Revisit sodium-storage mechanism of metal selenides in ether-based electrolytes: Electrochemically-driven Cu permeation to the formation of Cu2-xSe

Metal chalcogenides as anode materials of sodium ion batteries show excellent performances. However, there is still much confusion about sodium storage mechanisms. Here, CoSe2 is used as a model of metal selenides to disclose these electrochemical reactions in ether-based electrolytes, where Cu species from Cu foil gradually permeate into the electrode and replace Co to bind with Se upon cycling. The driving force of this transition in thermodynamics can be qualitatively illustrated by Hard-Soft-Acid-Base theory, as confirmed by a series of metal selenides. Because Cu species need to pass through solid-electrolyte-interphase (SEI) during this transition, electrolytes and voltages, which control the formation of SEI, become important in kinetics. To our knowledge, it is the first time to realize the crucial role of SEI in this transition.

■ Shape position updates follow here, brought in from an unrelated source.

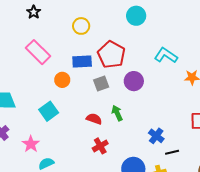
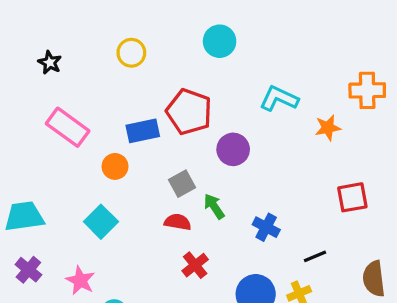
yellow circle: (81, 26) -> (131, 53), moved
gray square: (101, 83) -> (182, 184), moved
blue cross: (156, 136) -> (266, 227), moved

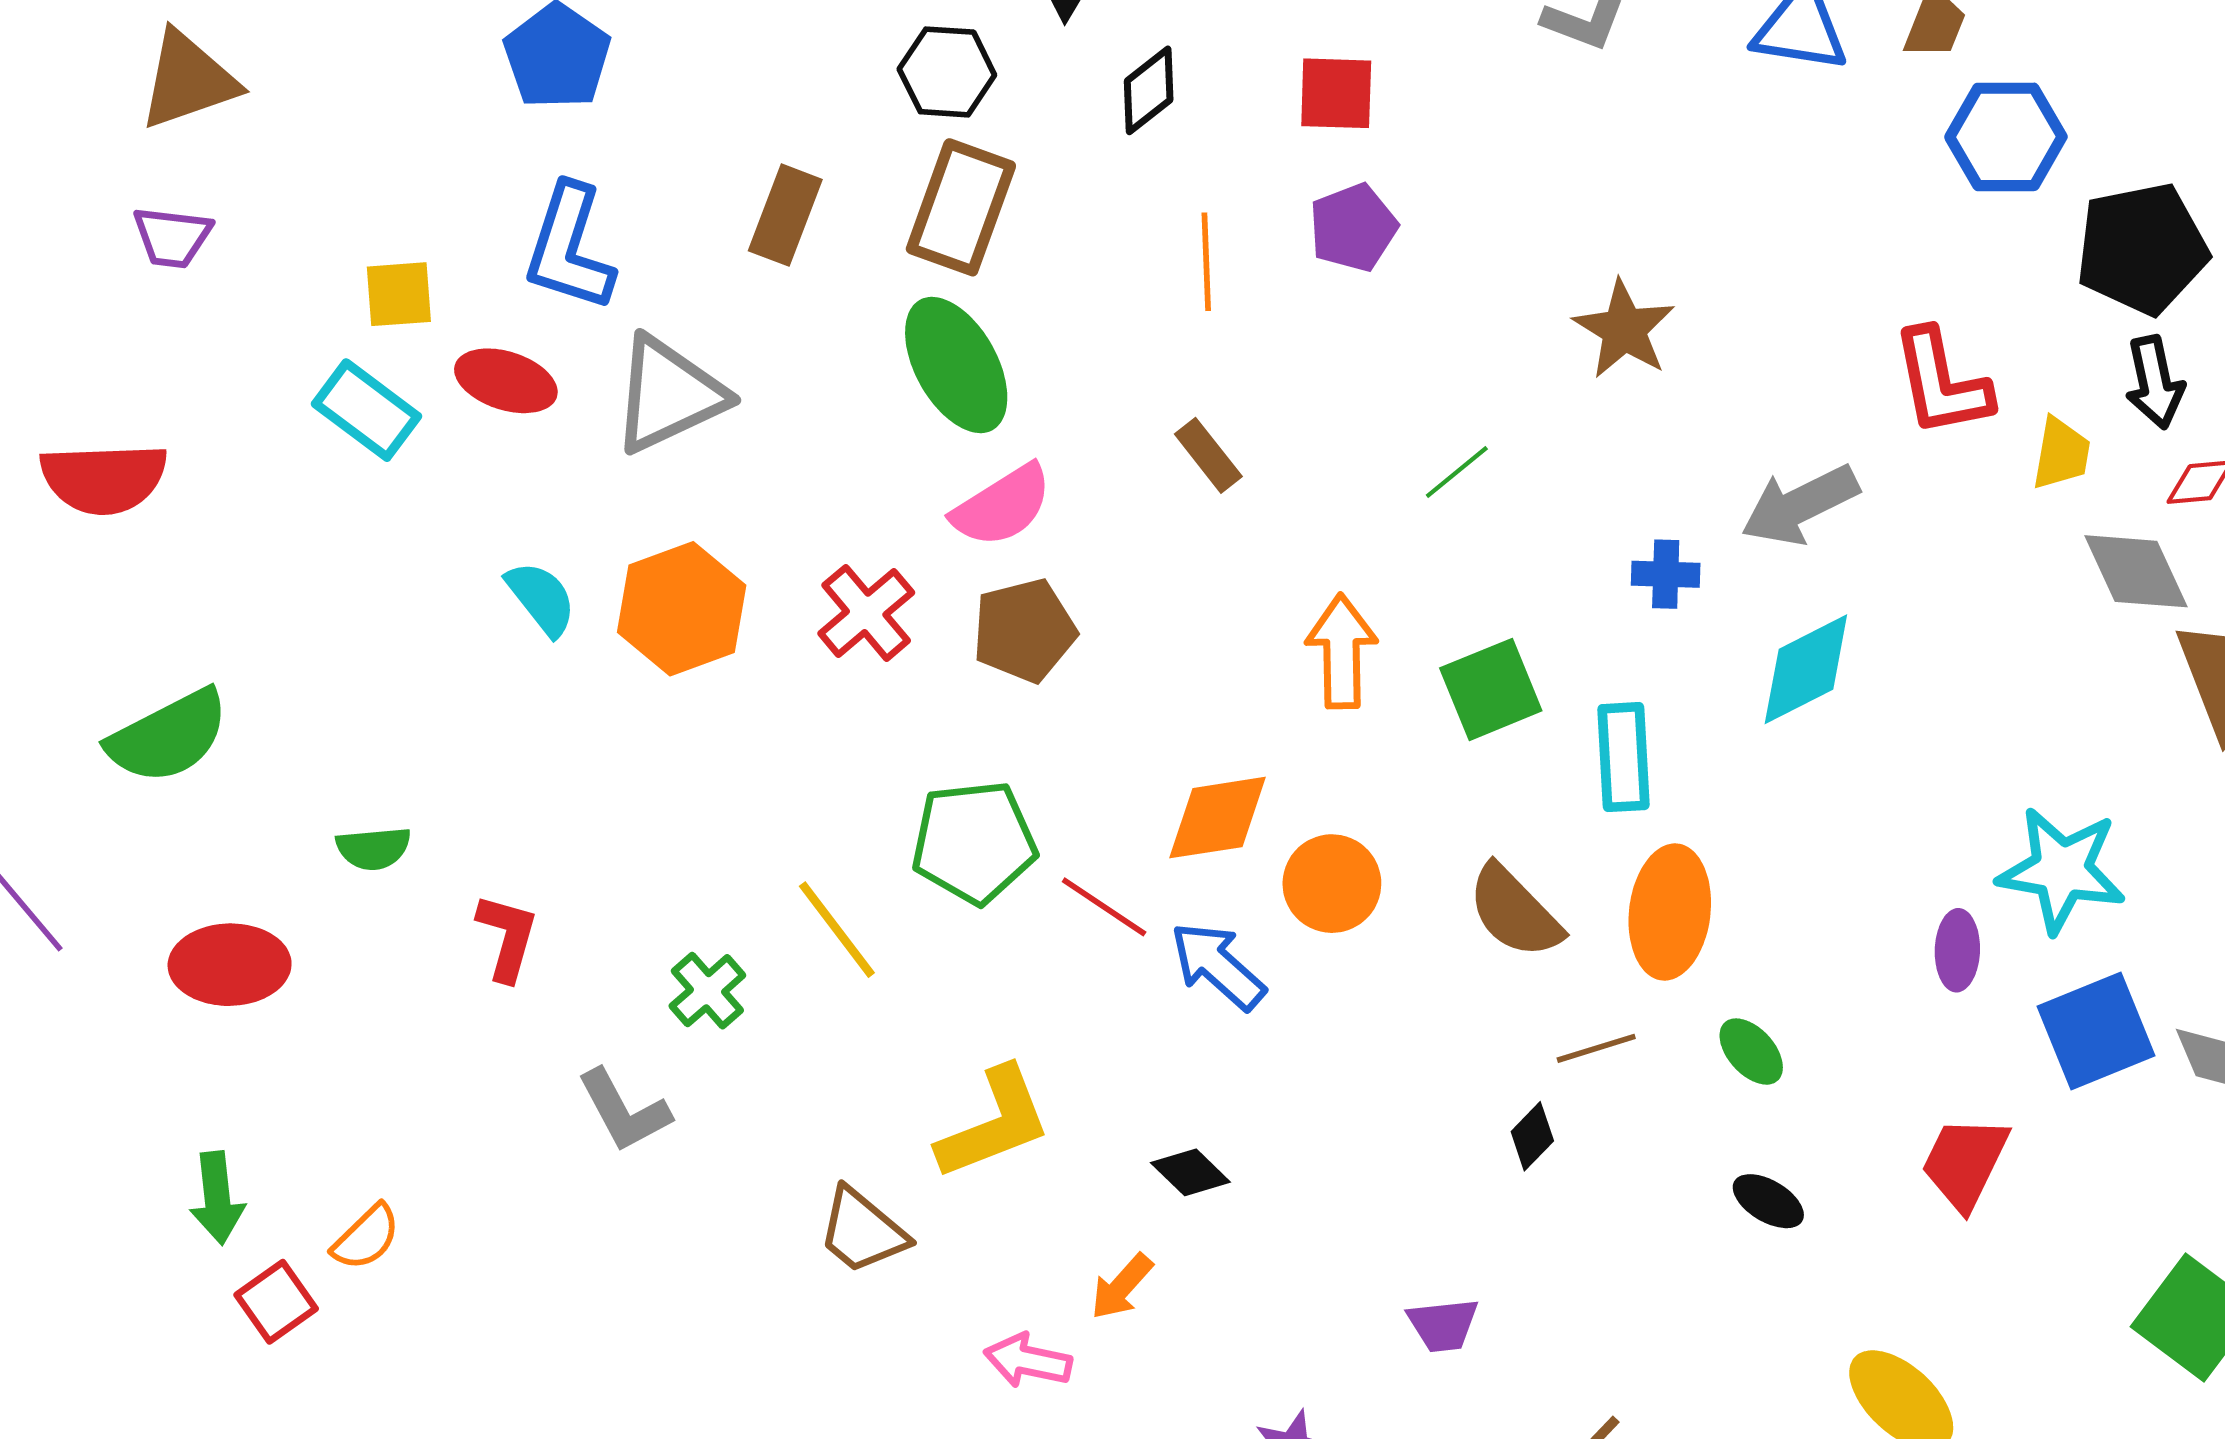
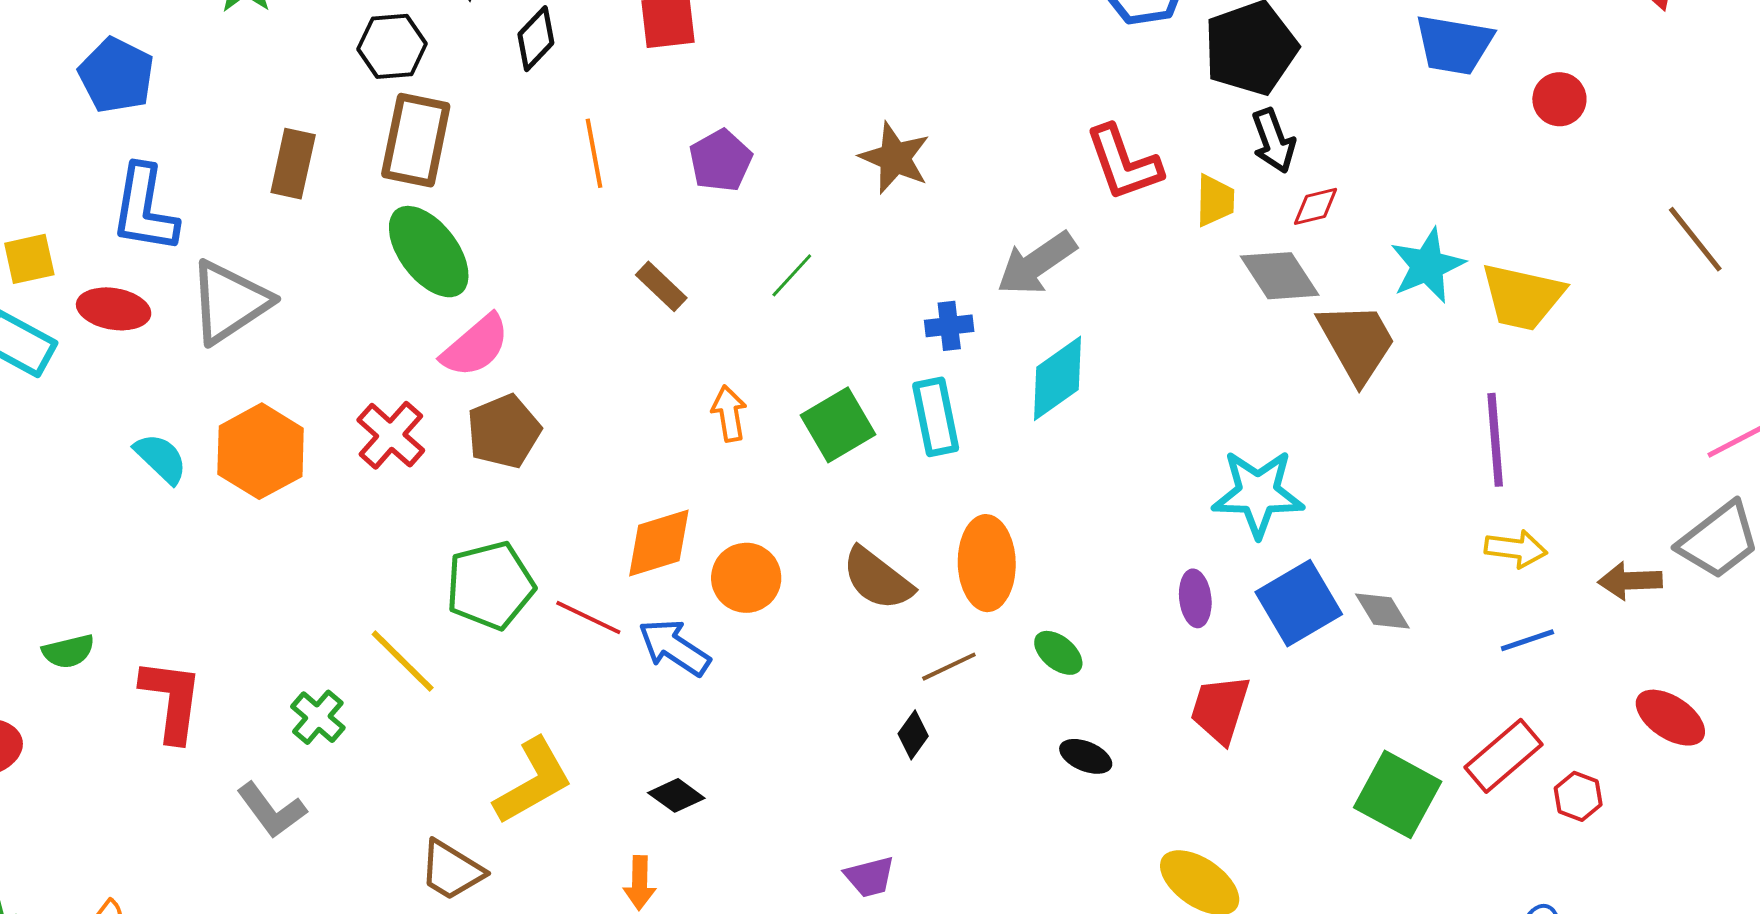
purple pentagon: (1353, 227) -> (721, 161), moved
brown rectangle: (1208, 455) -> (661, 286), moved
orange arrow: (1342, 651) -> (729, 414), size x0.7
cyan rectangle: (1623, 757) -> (936, 417), moved
red L-shape: (507, 937) -> (172, 700), size x1.4
purple ellipse: (1957, 950) -> (1195, 598), moved
orange arrow: (1122, 1287) -> (640, 883), turned -32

These results are important to understand the electrochemical properties of metal selenides in sodium ion batteries.

Automated summary

Metal chalcogenides, including CoSe2, exhibit excellent performance as anode materials for sodium ion batteries, although there is still confusion regarding sodium storage mechanisms. The study reveals that in ether-based electrolytes, Cu species from Cu foil can gradually permeate into the electrode and replace Co to bind with Se, which is crucial in understanding the electrochemical properties of metal selenides. Understanding the role of solid-electrolyte-interphase (SEI) in this transition is essential for further advancements in the field.